Data excerpts
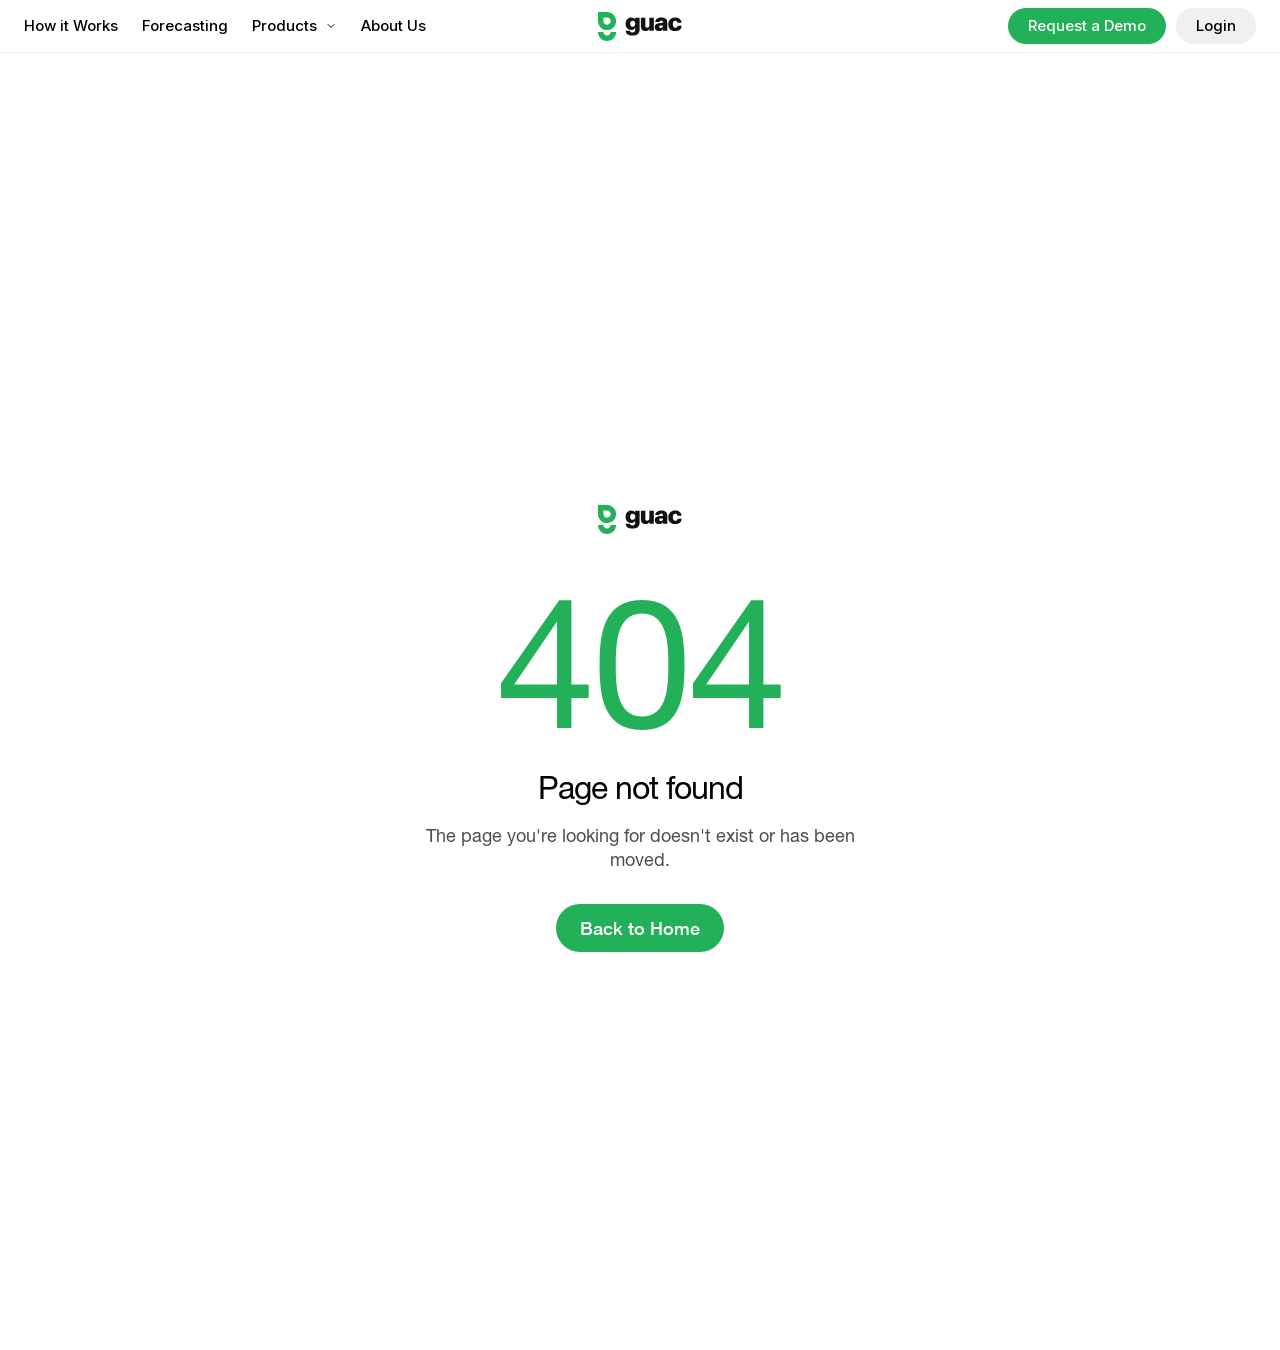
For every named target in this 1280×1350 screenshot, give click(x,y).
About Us (393, 25)
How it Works (71, 25)
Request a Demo (1087, 25)
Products (294, 25)
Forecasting (185, 25)
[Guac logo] (640, 26)
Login (1216, 25)
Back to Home (640, 928)
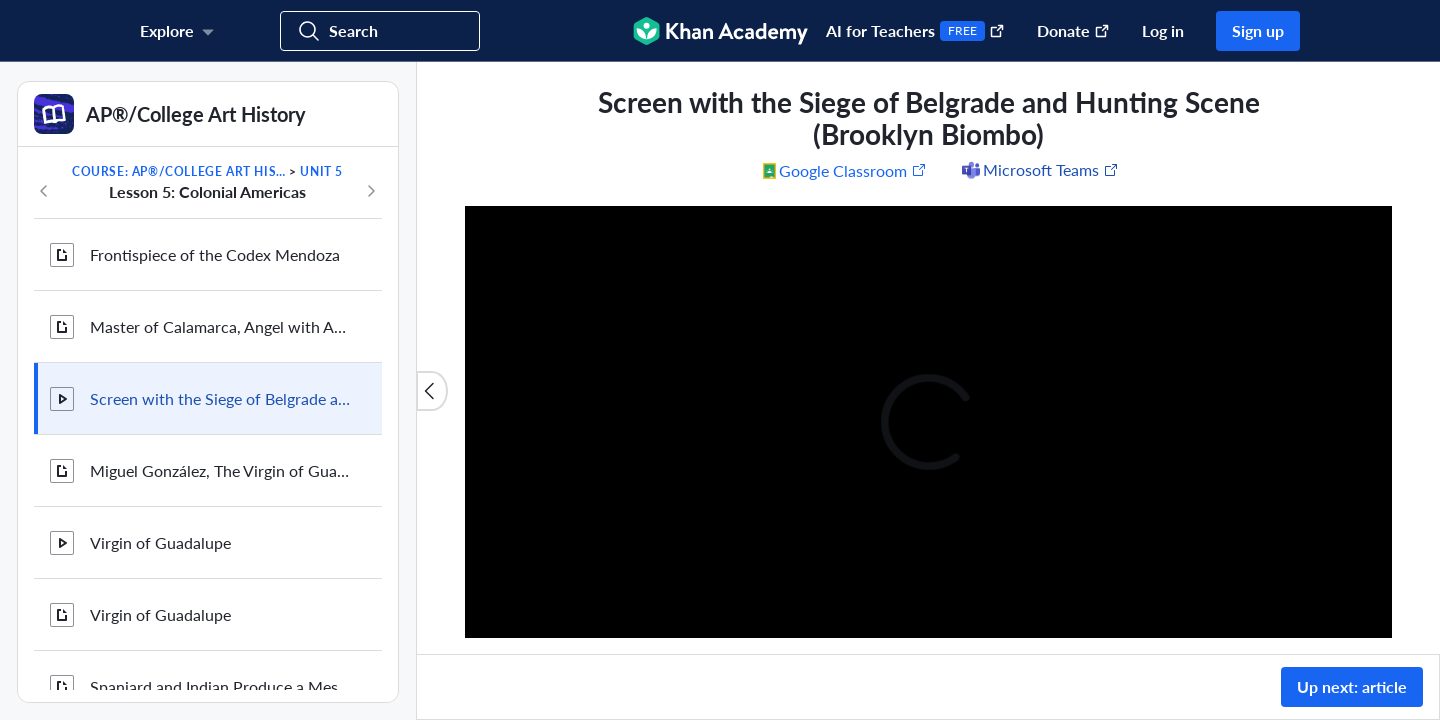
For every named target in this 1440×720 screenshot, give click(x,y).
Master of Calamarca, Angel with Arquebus (220, 326)
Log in (1163, 30)
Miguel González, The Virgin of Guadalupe (220, 470)
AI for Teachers (915, 31)
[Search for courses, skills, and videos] (380, 31)
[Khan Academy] (720, 31)
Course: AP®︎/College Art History (179, 171)
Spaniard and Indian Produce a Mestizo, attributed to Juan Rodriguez (220, 686)
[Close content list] (432, 391)
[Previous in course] (44, 191)
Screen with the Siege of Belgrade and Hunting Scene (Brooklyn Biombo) (220, 398)
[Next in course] (371, 191)
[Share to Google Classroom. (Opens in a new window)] (845, 170)
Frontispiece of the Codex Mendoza (215, 254)
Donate (1073, 30)
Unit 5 (321, 171)
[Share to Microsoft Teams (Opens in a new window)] (1039, 170)
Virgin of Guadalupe (160, 542)
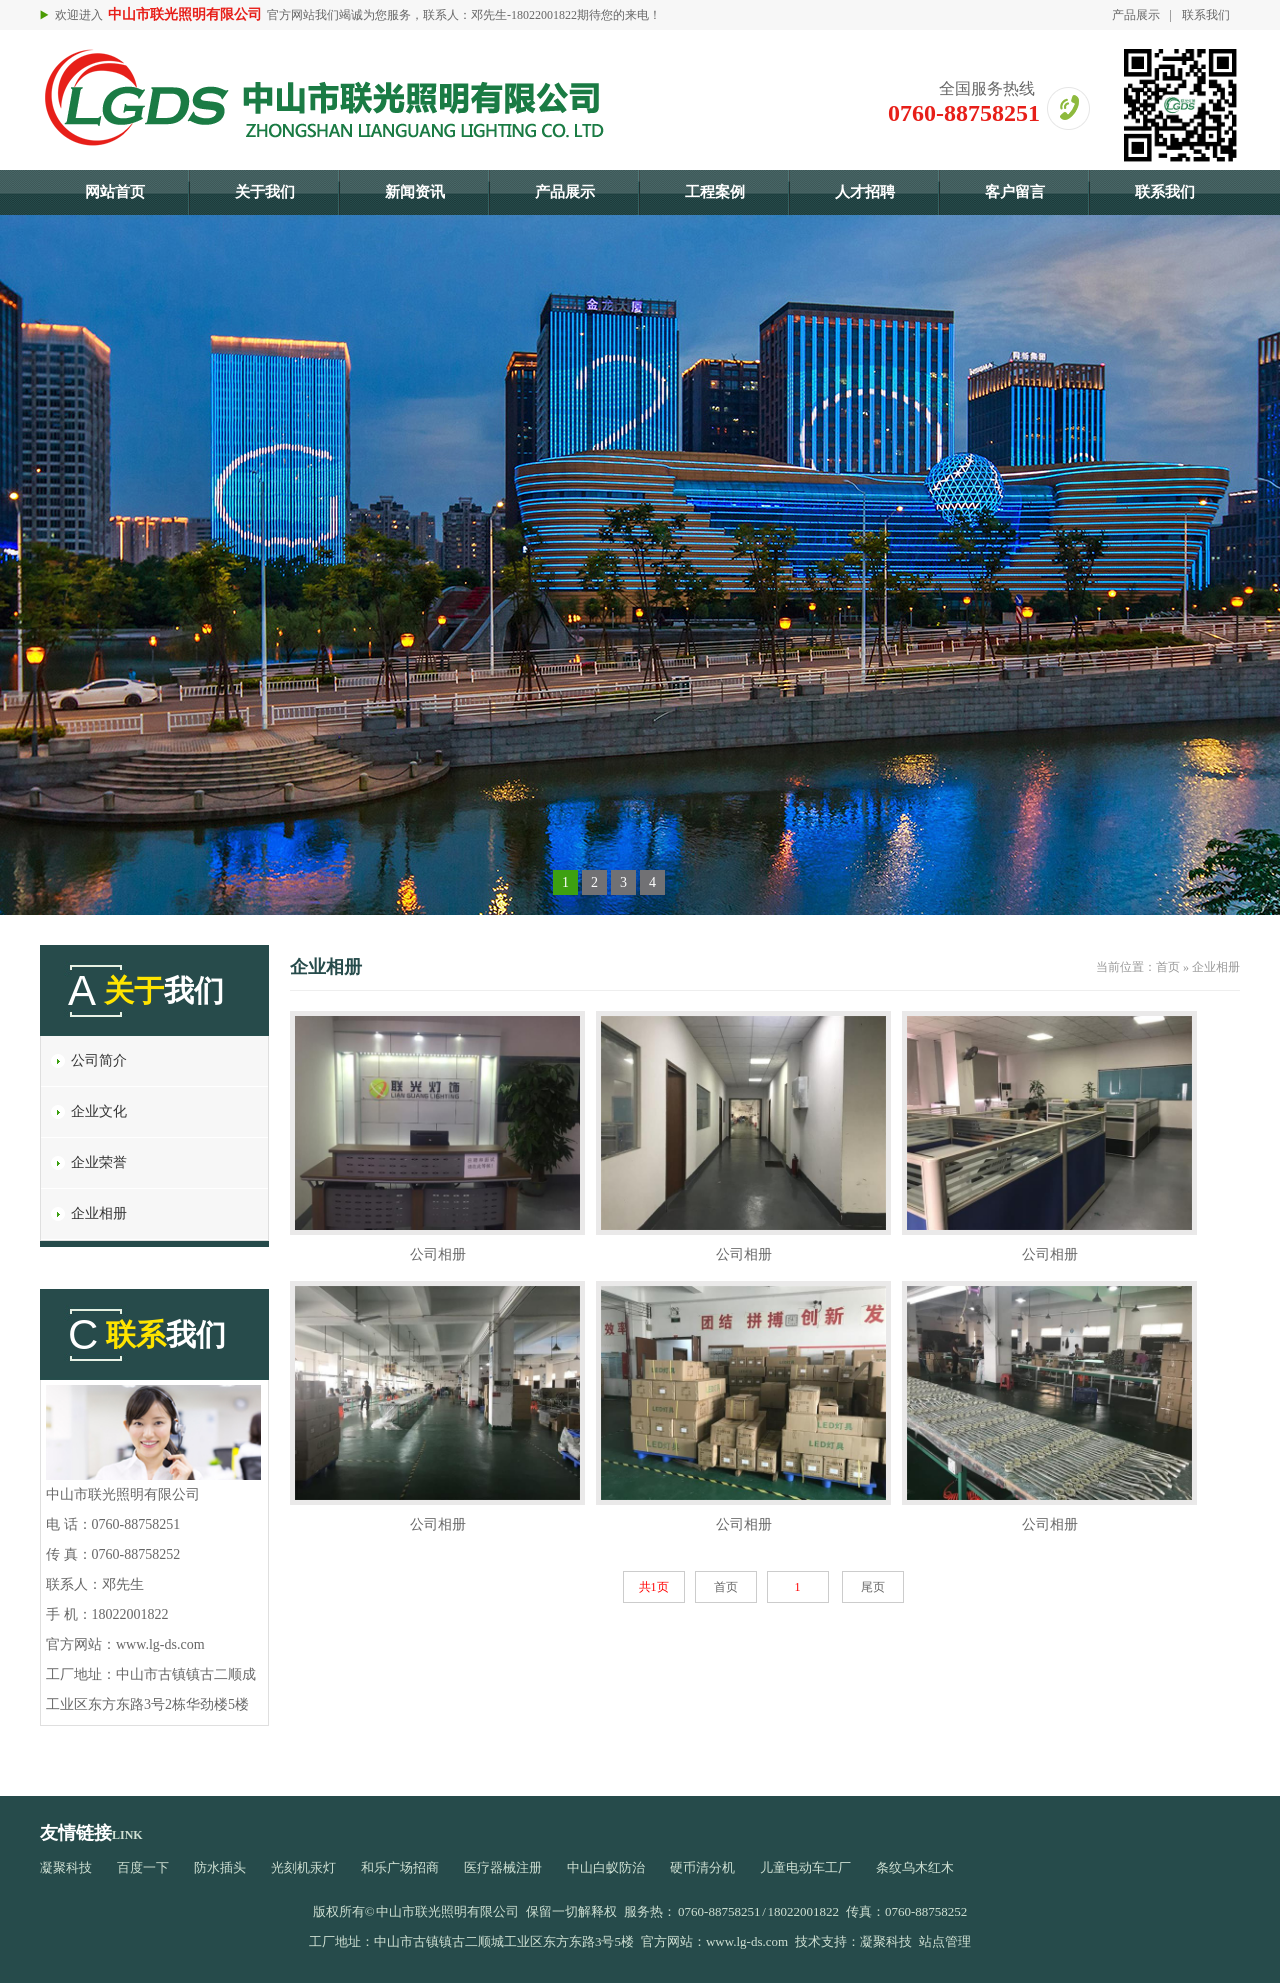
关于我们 (265, 192)
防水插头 (220, 1867)
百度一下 (143, 1867)
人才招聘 (865, 192)
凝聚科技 (66, 1867)
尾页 (873, 1587)
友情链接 (76, 1833)
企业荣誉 (99, 1162)
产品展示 (1136, 15)
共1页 (654, 1587)
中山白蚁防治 (606, 1867)
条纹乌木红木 (915, 1867)
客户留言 (1015, 192)
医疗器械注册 (503, 1867)
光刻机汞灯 (303, 1867)
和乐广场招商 (400, 1867)
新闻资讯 (415, 192)
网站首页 (115, 192)
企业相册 (99, 1213)
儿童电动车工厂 (805, 1867)
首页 (1168, 967)
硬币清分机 (702, 1867)
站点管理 (945, 1941)
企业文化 (99, 1111)
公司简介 (99, 1060)
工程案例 (715, 192)
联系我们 (1206, 15)
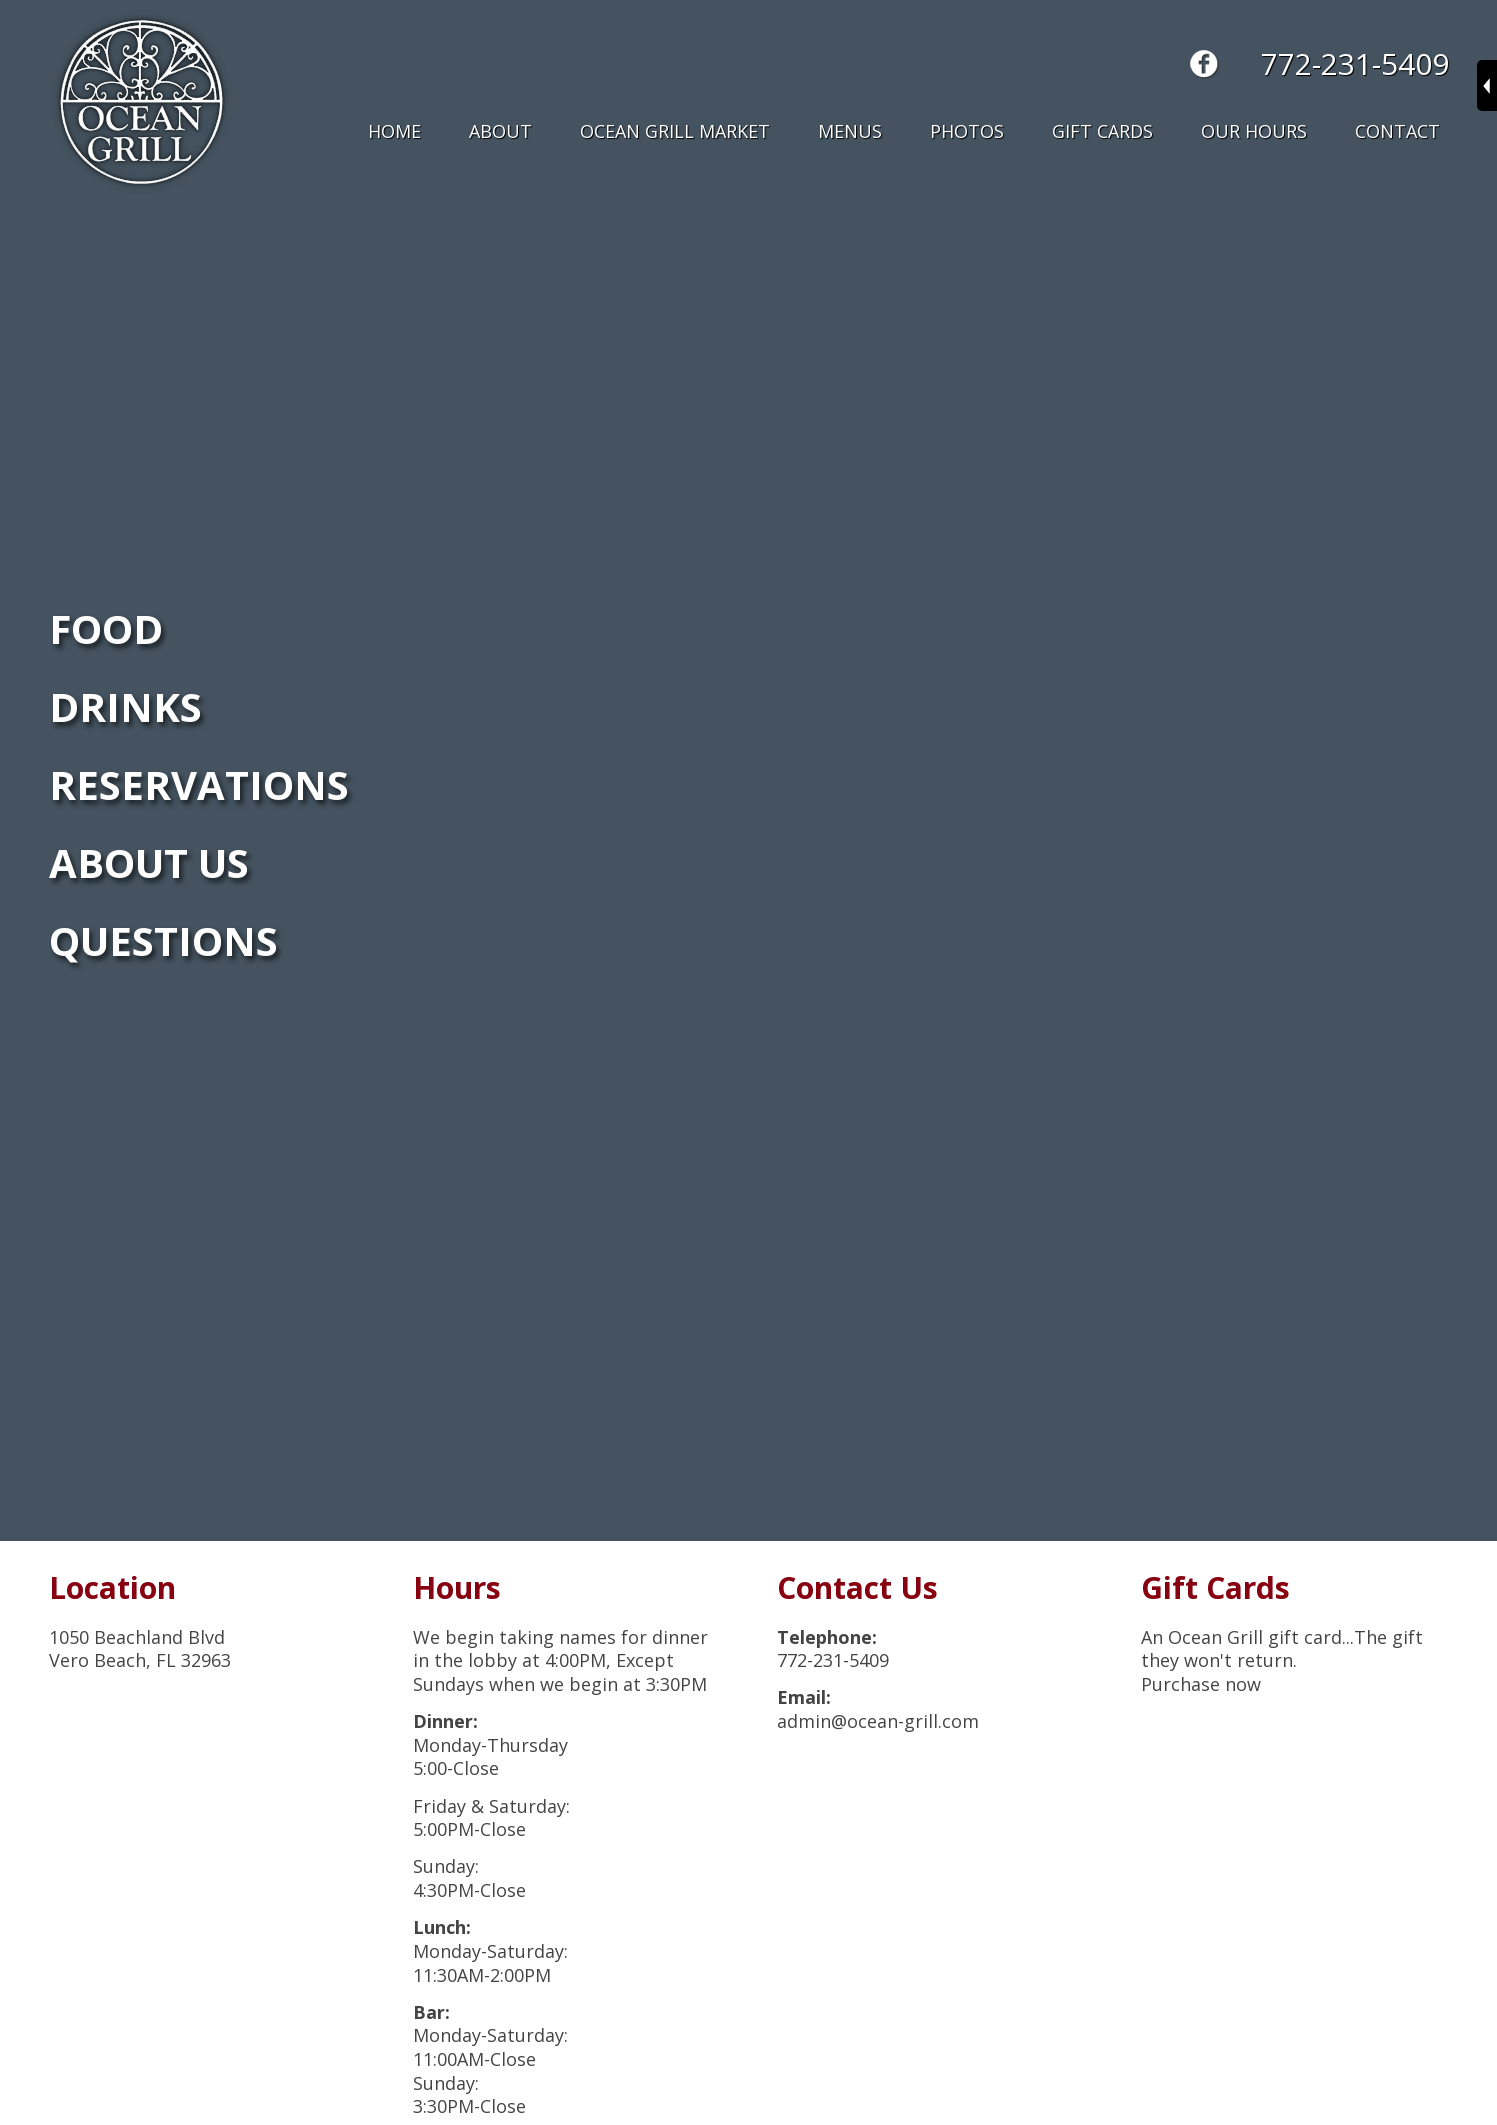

_INSTRUCTIONS FOR THE TASK_: Give again, word for word, only the lines that run from the top of the data above through the line with "Back to Home (640, 928)". Drop the pictures.

_SOLUTION BELOW_:
For every named target in this 1280×1350 screenshot, give click(x,y).
About Us (393, 25)
How it Works (71, 25)
Request a Demo (1087, 25)
Products (294, 25)
Forecasting (185, 25)
[Guac logo] (640, 26)
Login (1216, 25)
Back to Home (640, 928)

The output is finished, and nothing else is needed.